__Assignment__
The word "education" marks the lines to copy; find all of them in the entries below.

Saved data entries:
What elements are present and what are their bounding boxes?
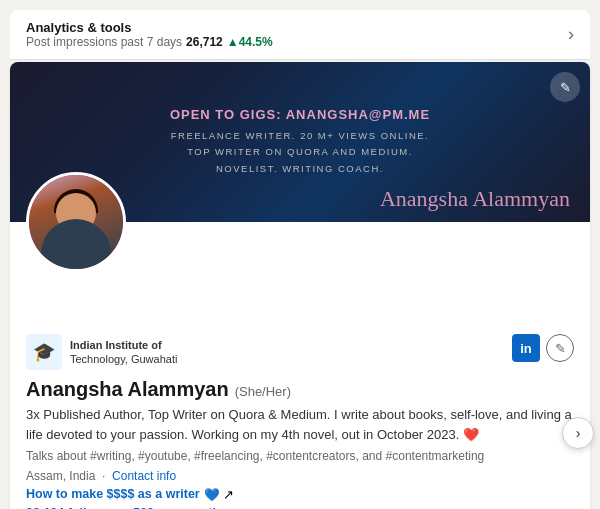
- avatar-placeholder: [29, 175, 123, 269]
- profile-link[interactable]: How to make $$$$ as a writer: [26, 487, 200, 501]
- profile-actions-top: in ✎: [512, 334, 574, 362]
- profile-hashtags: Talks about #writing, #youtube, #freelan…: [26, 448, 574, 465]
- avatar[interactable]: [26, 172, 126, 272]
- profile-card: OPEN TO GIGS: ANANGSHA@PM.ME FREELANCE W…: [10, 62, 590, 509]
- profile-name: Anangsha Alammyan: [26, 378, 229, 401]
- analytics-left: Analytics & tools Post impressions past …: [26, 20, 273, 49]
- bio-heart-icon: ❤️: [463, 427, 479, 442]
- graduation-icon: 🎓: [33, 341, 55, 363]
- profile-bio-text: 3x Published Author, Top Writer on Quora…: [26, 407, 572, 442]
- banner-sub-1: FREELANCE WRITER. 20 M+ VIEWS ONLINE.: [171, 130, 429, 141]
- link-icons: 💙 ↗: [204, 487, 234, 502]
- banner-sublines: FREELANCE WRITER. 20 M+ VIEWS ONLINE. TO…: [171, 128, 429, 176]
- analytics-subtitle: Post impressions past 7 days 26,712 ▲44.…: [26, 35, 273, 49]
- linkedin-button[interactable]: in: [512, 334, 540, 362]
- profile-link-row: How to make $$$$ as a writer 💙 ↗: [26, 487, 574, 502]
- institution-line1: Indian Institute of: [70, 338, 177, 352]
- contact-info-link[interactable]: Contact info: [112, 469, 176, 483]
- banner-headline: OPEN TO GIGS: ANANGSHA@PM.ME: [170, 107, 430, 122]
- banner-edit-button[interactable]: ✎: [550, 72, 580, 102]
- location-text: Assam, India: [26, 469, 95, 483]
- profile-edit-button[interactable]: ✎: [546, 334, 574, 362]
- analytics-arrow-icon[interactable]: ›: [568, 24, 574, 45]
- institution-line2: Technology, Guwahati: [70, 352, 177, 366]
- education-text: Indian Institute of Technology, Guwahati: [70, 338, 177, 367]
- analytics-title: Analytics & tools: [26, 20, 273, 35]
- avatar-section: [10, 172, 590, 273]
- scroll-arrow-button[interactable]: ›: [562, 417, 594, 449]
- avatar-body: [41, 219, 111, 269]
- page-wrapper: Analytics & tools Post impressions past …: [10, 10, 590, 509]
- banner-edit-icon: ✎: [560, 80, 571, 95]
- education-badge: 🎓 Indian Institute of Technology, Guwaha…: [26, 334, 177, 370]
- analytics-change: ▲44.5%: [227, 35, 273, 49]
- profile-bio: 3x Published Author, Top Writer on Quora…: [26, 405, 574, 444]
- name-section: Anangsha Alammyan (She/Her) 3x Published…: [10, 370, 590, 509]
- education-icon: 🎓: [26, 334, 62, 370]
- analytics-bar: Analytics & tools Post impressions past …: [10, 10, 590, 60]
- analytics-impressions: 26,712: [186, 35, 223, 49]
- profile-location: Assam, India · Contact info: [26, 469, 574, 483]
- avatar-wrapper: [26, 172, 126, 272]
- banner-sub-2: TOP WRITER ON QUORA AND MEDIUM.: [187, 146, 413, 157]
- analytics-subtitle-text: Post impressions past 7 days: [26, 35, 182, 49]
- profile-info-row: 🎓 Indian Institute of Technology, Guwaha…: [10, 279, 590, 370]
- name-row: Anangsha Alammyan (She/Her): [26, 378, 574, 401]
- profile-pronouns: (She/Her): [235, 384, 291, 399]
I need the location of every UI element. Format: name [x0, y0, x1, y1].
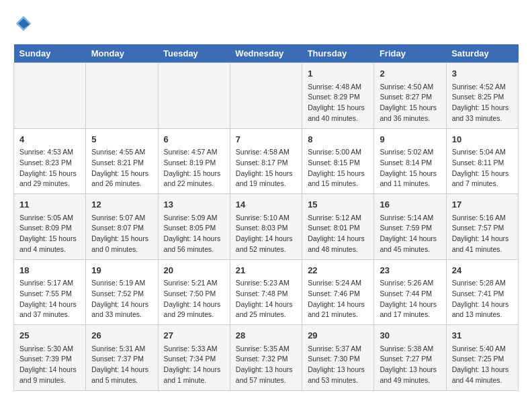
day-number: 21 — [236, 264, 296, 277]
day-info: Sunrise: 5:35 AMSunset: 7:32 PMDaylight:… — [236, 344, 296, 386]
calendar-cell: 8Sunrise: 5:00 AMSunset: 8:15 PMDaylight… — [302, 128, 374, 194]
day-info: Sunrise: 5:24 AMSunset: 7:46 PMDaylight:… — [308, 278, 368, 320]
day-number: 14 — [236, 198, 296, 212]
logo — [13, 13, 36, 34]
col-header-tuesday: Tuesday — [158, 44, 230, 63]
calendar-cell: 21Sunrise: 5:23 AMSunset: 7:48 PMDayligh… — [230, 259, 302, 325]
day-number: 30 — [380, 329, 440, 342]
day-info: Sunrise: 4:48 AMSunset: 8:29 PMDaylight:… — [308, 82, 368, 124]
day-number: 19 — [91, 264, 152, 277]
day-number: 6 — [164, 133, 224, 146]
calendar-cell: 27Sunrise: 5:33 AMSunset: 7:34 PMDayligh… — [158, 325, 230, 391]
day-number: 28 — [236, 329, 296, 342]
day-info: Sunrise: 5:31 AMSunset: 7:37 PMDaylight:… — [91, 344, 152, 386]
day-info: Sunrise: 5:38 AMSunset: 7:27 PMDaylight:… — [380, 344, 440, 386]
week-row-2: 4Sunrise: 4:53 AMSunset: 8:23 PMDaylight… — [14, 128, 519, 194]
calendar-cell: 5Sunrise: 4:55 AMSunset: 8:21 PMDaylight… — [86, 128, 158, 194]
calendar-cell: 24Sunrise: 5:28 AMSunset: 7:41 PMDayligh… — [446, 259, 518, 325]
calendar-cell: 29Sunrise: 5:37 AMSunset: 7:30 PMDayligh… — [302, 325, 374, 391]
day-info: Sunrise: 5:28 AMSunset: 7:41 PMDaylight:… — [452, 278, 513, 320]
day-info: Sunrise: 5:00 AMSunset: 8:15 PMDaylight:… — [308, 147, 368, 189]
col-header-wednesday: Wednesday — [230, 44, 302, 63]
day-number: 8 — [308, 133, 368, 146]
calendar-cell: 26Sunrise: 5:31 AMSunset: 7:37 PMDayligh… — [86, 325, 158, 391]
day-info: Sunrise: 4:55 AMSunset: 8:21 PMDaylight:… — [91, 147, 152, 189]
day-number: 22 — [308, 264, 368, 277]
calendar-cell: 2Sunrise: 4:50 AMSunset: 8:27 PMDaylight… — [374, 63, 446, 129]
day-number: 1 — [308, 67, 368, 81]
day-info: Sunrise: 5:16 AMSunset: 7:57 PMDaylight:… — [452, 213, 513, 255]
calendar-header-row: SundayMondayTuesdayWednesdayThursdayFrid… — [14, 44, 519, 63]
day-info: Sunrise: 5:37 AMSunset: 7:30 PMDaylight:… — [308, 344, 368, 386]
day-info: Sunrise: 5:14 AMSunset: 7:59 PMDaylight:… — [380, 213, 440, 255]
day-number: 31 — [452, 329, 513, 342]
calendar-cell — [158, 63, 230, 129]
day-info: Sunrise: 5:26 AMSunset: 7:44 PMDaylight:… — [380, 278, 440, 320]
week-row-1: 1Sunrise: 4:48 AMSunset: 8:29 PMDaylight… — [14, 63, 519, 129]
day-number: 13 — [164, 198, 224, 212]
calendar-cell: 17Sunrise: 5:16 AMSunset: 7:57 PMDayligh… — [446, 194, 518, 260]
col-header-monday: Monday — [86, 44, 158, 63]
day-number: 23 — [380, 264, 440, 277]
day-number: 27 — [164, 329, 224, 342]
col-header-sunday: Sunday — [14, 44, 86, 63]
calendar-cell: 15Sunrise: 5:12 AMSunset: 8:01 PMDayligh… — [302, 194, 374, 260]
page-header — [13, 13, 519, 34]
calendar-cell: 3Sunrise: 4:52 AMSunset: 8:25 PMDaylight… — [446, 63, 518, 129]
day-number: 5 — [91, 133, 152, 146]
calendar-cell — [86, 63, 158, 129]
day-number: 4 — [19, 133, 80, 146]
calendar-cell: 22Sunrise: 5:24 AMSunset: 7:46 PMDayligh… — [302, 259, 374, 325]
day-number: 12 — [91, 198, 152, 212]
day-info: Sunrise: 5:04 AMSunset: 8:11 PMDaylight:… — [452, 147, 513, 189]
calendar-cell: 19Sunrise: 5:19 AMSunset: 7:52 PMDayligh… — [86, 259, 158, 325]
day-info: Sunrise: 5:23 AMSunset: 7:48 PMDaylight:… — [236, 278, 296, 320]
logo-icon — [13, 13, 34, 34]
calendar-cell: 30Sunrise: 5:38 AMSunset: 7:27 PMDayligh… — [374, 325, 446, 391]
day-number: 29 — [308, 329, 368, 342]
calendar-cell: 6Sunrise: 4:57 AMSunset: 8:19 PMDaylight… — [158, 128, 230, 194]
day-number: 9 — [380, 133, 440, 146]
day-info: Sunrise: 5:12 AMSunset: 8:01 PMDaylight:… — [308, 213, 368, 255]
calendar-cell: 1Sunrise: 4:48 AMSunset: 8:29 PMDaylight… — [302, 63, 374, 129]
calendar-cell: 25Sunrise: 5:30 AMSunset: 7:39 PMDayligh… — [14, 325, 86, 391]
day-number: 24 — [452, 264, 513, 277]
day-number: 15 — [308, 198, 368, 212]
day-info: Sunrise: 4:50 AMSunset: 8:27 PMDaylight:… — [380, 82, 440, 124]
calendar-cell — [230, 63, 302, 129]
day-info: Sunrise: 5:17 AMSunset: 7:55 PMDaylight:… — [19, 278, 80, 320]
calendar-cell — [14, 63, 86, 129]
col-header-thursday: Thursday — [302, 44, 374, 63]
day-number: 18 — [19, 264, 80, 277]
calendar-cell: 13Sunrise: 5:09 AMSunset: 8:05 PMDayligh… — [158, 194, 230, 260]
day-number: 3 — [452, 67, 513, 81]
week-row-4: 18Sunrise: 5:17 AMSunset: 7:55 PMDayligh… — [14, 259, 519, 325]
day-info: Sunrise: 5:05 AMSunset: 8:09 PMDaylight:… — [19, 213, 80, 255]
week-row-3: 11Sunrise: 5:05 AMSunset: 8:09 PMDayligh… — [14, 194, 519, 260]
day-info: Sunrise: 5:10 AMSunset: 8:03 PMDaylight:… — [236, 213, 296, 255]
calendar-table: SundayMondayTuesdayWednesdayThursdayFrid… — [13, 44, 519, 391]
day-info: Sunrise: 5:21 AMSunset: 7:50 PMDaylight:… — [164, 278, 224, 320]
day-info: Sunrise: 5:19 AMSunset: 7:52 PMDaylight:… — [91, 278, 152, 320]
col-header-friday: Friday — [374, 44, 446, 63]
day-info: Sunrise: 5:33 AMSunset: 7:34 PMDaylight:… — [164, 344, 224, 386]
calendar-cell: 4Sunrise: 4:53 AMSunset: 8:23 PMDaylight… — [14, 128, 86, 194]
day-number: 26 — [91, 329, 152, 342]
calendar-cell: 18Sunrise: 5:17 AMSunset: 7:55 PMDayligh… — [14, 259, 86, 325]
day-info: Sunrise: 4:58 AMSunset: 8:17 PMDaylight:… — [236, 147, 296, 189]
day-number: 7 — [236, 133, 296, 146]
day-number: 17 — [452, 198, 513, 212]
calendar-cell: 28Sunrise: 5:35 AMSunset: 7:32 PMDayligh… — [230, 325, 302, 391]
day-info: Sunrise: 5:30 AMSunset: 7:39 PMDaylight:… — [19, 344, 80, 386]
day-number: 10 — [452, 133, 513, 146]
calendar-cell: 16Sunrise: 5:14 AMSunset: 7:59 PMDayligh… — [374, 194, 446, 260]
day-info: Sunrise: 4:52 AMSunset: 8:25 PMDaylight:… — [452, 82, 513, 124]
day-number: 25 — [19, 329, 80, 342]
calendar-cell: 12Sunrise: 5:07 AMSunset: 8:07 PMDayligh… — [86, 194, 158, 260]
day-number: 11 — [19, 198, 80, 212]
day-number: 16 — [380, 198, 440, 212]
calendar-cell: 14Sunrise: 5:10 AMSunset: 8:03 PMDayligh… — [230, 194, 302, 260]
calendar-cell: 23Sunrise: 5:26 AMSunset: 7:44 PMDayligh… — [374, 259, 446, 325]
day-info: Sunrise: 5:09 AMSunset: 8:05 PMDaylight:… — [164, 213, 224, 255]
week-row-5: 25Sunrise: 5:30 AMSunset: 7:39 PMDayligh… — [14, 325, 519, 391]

__Reply__
- education-text: Indian Institute of Technology, Guwahati: [70, 338, 177, 367]
- education-badge: 🎓 Indian Institute of Technology, Guwaha…: [26, 334, 177, 370]
- education-icon: 🎓: [26, 334, 62, 370]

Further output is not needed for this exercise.